No nos cuesta entender estas diferentes formas de soledad, pero, ¿por qué no tenemos tanta facilidad para ahondar en los sentimientos que desata en nosotros la muerte?
Lo lógico sería que, de entre todos los seres vivos fuésemos los más capacitados para reaccionar con normalidad ante la muerte, pero tanto tiempo llevamos intentando creer que es un punto y aparte, que no sería descabellado pensar que el resto de seres vivos tienen más consciencia que nosotros de un hecho tan cotidiano como este. Posiblemente, haya sido tanto tiempo de influencias religiosas el que nos impide ver con claridad que la muerte llega, y ya está. Punto final.
Entre otras cosas, lo que hace que huyamos de la muerte es el miedo a lo desconocido. Es éste el que nos empuja a buscar tranquilidad en la fe basada en fantasiosas vivencias post-mortem. Esta capacidad del género humano para sentir miedo derivada de la superioridad basada en la razón, es la que, en definitiva, nos condena irónicamente, a ser los seres más ingenuos.
Al igual que ocurre con la soledad, la muerte puede ser deseable o no.
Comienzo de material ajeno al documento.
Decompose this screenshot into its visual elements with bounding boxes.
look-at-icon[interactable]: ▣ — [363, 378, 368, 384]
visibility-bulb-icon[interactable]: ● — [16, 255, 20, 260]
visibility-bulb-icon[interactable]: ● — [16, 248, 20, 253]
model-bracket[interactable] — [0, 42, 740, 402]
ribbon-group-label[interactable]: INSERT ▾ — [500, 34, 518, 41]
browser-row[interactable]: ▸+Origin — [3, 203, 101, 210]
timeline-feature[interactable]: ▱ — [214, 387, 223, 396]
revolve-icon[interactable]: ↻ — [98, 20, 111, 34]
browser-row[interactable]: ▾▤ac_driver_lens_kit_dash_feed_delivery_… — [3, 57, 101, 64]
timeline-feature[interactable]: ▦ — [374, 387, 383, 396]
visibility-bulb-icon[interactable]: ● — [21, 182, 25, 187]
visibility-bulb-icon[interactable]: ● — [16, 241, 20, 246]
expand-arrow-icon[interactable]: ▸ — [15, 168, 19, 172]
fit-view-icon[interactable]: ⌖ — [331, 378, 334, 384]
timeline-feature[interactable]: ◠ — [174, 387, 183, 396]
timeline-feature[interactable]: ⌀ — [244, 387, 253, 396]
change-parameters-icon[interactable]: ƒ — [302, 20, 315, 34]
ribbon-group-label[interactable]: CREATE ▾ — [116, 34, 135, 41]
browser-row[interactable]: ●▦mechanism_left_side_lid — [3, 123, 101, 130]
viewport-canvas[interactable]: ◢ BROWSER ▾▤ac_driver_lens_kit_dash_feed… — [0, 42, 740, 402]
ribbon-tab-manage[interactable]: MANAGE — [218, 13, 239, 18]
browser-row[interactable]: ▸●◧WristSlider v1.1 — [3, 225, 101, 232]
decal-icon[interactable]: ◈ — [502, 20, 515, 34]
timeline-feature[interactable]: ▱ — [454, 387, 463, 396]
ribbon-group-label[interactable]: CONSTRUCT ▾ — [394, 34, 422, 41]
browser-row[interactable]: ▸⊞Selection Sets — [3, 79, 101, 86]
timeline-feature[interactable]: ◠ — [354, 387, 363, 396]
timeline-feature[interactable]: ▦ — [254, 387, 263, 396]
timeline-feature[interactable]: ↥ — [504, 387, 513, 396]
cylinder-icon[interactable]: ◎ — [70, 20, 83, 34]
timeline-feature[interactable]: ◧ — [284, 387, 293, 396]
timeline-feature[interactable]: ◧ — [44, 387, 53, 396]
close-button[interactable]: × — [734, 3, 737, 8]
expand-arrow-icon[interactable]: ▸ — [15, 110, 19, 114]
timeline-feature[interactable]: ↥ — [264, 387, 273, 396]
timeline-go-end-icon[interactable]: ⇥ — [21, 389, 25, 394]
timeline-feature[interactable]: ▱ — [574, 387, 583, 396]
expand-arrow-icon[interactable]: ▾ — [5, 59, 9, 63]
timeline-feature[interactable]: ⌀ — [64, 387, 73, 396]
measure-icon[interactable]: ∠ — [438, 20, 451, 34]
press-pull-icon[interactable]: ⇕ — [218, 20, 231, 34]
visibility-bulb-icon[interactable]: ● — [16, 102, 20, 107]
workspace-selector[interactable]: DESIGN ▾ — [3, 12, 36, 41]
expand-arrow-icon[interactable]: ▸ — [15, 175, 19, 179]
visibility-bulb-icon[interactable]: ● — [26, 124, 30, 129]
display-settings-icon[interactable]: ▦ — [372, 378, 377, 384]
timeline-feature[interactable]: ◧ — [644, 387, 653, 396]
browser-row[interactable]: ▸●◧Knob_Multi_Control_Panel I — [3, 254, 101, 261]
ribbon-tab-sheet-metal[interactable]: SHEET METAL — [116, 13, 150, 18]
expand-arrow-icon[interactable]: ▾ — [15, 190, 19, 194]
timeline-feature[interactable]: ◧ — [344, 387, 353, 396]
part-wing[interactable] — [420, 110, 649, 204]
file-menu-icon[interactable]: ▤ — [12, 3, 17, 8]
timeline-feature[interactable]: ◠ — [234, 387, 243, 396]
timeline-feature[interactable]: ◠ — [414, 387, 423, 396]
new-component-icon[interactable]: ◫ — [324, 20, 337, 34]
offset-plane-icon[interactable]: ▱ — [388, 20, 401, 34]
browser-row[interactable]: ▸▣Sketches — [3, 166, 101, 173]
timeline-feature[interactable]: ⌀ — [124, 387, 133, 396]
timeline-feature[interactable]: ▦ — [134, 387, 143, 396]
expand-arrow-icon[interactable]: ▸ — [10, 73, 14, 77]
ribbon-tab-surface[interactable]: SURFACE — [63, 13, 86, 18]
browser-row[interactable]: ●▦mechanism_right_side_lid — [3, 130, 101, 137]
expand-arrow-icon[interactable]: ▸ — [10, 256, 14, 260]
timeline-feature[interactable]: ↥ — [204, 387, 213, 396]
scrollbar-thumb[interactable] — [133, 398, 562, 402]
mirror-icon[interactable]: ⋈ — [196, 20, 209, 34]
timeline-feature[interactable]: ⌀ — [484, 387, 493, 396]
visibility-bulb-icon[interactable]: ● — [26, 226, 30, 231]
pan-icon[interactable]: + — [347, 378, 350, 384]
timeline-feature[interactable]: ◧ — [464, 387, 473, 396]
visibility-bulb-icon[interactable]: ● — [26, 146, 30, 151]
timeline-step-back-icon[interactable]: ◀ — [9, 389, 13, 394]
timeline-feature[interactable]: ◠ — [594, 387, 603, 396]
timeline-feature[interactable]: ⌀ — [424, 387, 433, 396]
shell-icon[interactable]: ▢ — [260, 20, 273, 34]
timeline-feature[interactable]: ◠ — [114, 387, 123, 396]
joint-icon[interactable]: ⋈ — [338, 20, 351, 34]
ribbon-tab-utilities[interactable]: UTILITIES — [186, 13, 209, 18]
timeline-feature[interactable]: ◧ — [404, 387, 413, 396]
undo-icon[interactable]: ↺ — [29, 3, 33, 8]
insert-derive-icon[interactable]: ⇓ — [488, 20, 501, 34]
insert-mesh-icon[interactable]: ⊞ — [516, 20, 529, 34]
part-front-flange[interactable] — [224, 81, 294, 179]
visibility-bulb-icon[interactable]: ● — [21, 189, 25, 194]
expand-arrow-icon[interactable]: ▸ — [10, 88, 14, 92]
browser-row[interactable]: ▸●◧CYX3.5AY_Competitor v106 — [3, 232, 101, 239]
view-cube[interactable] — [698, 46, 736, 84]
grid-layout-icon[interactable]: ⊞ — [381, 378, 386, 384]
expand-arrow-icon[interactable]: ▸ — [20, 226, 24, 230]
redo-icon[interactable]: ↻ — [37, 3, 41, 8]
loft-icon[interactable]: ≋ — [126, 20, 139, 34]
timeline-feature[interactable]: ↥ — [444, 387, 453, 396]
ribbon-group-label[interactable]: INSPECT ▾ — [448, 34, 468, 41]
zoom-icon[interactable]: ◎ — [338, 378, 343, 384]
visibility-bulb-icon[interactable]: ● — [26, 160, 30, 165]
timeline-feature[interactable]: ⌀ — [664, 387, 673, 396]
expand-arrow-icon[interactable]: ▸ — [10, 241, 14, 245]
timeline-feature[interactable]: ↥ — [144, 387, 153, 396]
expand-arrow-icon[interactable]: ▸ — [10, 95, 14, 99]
La cuestión es, ¿tienen, en este caso, ambas sentido?
Aunque pueda en un principio parecer que lo lógico sería justamente lo contrario, si te detienes un momento a pensar, es más fácil encontrar motivos para desear la muerte, que para luchar contra ella. ¿Acaso nosotros, con nuestra avanzada inteligencia no tendríamos que ir más allá de los impulsos instintivos, y replantearnos, como seres racionales que somos, para qué sirve vivir?
Sinceramente, ¿qué es lo que nos aporta la vida para que nos angustie tanto la idea de abandonarla? Supongo que, lo único que puede evitar que nos dirijamos todos en manadas hacia un suicidio colectivo, después de hacer esta reflexión, es la esperanza, siempre esa puta.
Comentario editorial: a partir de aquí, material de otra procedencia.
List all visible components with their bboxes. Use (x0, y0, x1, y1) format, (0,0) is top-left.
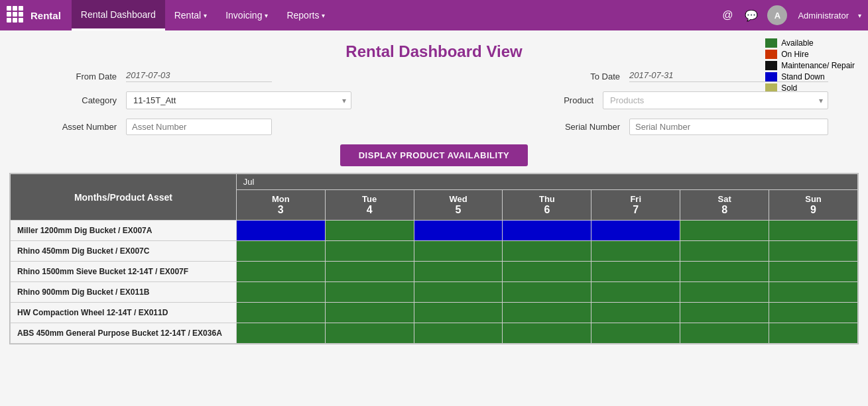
day-num-0: 3 (239, 204, 322, 216)
serial-number-input[interactable] (629, 119, 828, 135)
serial-number-label: Serial Number (563, 122, 629, 132)
calendar-cell (236, 303, 325, 323)
asset-name-cell: ABS 450mm General Purpose Bucket 12-14T … (11, 323, 237, 344)
nav-item-dashboard[interactable]: Rental Dashboard (72, 0, 165, 30)
calendar-cell (503, 323, 591, 344)
chevron-down-icon: ▾ (322, 12, 325, 19)
table-row: Rhino 450mm Dig Bucket / EX007C (11, 241, 858, 262)
app-grid-icon[interactable] (7, 6, 25, 25)
calendar-cell (236, 221, 325, 241)
calendar-cell (414, 262, 503, 282)
calendar-cell (769, 323, 858, 344)
calendar-cell (414, 282, 503, 303)
form-row-dates: From Date 2017-07-03 To Date 2017-07-31 (40, 70, 828, 82)
day-num-2: 5 (417, 204, 500, 216)
avatar: A (767, 5, 787, 25)
at-icon[interactable]: @ (719, 7, 735, 24)
calendar-cell (503, 303, 591, 323)
serial-number-group: Serial Number (563, 119, 828, 135)
calendar-cell (236, 282, 325, 303)
product-group: Product Products ▾ (536, 91, 828, 109)
main-content: Available On Hire Maintenance/ Repair St… (0, 30, 868, 406)
user-dropdown-icon[interactable]: ▾ (858, 12, 861, 19)
to-date-label: To Date (563, 72, 629, 81)
legend-label-stand-down: Stand Down (781, 72, 824, 81)
asset-column-header: Months/Product Asset (11, 174, 237, 221)
day-header-4: Fri 7 (591, 190, 680, 221)
app-name[interactable]: Rental (31, 10, 61, 21)
nav-item-rental[interactable]: Rental ▾ (165, 0, 216, 30)
legend-color-stand-down (765, 72, 777, 81)
day-name-4: Fri (594, 194, 677, 204)
legend-color-maintenance (765, 61, 777, 70)
legend: Available On Hire Maintenance/ Repair St… (765, 38, 855, 93)
day-name-5: Sat (683, 194, 766, 204)
calendar-cell (503, 241, 591, 262)
calendar-table-container: Months/Product Asset Jul Mon 3 Tue 4 (9, 173, 859, 344)
calendar-cell (769, 262, 858, 282)
header-month-row: Months/Product Asset Jul (11, 174, 858, 190)
calendar-cell (325, 262, 414, 282)
form-row-asset: Asset Number Serial Number (40, 119, 828, 135)
calendar-cell (769, 221, 858, 241)
product-select[interactable]: Products (603, 91, 828, 109)
day-name-0: Mon (239, 194, 322, 204)
calendar-cell (591, 241, 680, 262)
day-num-6: 9 (772, 204, 855, 216)
day-num-1: 4 (328, 204, 411, 216)
nav-item-invoicing[interactable]: Invoicing ▾ (216, 0, 277, 30)
legend-color-on-hire (765, 50, 777, 59)
calendar-cell (591, 303, 680, 323)
asset-number-label: Asset Number (40, 122, 126, 132)
chevron-down-icon: ▾ (265, 12, 268, 19)
nav-label-reports: Reports (286, 10, 319, 21)
day-name-1: Tue (328, 194, 411, 204)
legend-label-maintenance: Maintenance/ Repair (781, 61, 855, 70)
nav-icons: @ 💬 A Administrator ▾ (719, 5, 861, 25)
calendar-cell (414, 221, 503, 241)
nav-label-invoicing: Invoicing (225, 10, 262, 21)
asset-number-input[interactable] (126, 119, 272, 135)
calendar-cell (503, 221, 591, 241)
calendar-cell (680, 323, 769, 344)
calendar-cell (414, 323, 503, 344)
calendar-cell (680, 241, 769, 262)
nav-label-dashboard: Rental Dashboard (81, 9, 156, 20)
calendar-cell (591, 262, 680, 282)
asset-name-cell: Rhino 450mm Dig Bucket / EX007C (11, 241, 237, 262)
calendar-cell (414, 241, 503, 262)
day-header-2: Wed 5 (414, 190, 503, 221)
calendar-cell (325, 221, 414, 241)
nav-label-rental: Rental (174, 10, 201, 21)
category-select[interactable]: 11-15T_Att (126, 91, 351, 109)
page-title: Rental Dashboard View (0, 30, 868, 70)
top-navigation: Rental Rental Dashboard Rental ▾ Invoici… (0, 0, 868, 30)
from-date-value: 2017-07-03 (126, 70, 272, 82)
from-date-label: From Date (40, 72, 126, 81)
category-select-container: 11-15T_Att ▾ (126, 91, 351, 109)
calendar-table: Months/Product Asset Jul Mon 3 Tue 4 (10, 174, 858, 344)
table-scroll[interactable]: Months/Product Asset Jul Mon 3 Tue 4 (10, 174, 858, 344)
calendar-cell (503, 262, 591, 282)
calendar-cell (236, 323, 325, 344)
day-name-6: Sun (772, 194, 855, 204)
display-availability-button[interactable]: DISPLAY PRODUCT AVAILABILITY (340, 144, 528, 166)
calendar-cell (325, 241, 414, 262)
month-header: Jul (236, 174, 857, 190)
calendar-cell (680, 262, 769, 282)
day-num-4: 7 (594, 204, 677, 216)
table-row: ABS 450mm General Purpose Bucket 12-14T … (11, 323, 858, 344)
nav-item-reports[interactable]: Reports ▾ (277, 0, 334, 30)
calendar-cell (591, 282, 680, 303)
chat-icon[interactable]: 💬 (742, 7, 761, 25)
user-name[interactable]: Administrator (798, 11, 849, 21)
day-name-3: Thu (505, 194, 588, 204)
calendar-cell (503, 282, 591, 303)
calendar-cell (591, 221, 680, 241)
legend-maintenance: Maintenance/ Repair (765, 61, 855, 70)
product-label: Product (536, 95, 603, 105)
day-num-5: 8 (683, 204, 766, 216)
legend-label-on-hire: On Hire (781, 50, 808, 59)
legend-color-available (765, 38, 777, 48)
asset-name-cell: Rhino 1500mm Sieve Bucket 12-14T / EX007… (11, 262, 237, 282)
Sí. Ésta es la únicas disculpa mínimamente inteligible que encuentro para excusar una vida a la que algunos llaman sufrimiento. Como diría cualquier budista que se precie, Toda existencia es penosa.
La puta esperanza, repito. Bueno, este tema se podría zanjar con unas dotes adivinatorias, y una balanza a mano. El saber empíricamente, el poseer información sobre la rentabilidad de nuestras vidas, sería de gran ayuda. El ¿para qué vivir? se torna en un ¿merece la pena?
Aquí entra en juego de nuevo el miedo a lo desconocido, aunque esta vez, miedo, pero no a la incertidumbre causada por la muerte en sí, ni por la inexistencia que la sigue, sino miedo porque lo que nos quede por vivir, no nos compense finalmente, al mismo tiempo que mantenemos la esperanza de que sea al contrario.
En definitiva estos dos sentimientos, miedo y esperanza, lucharán a lo largo de nuestras vidas, retándose a conseguir, que deseemos o no, nuestra muerte.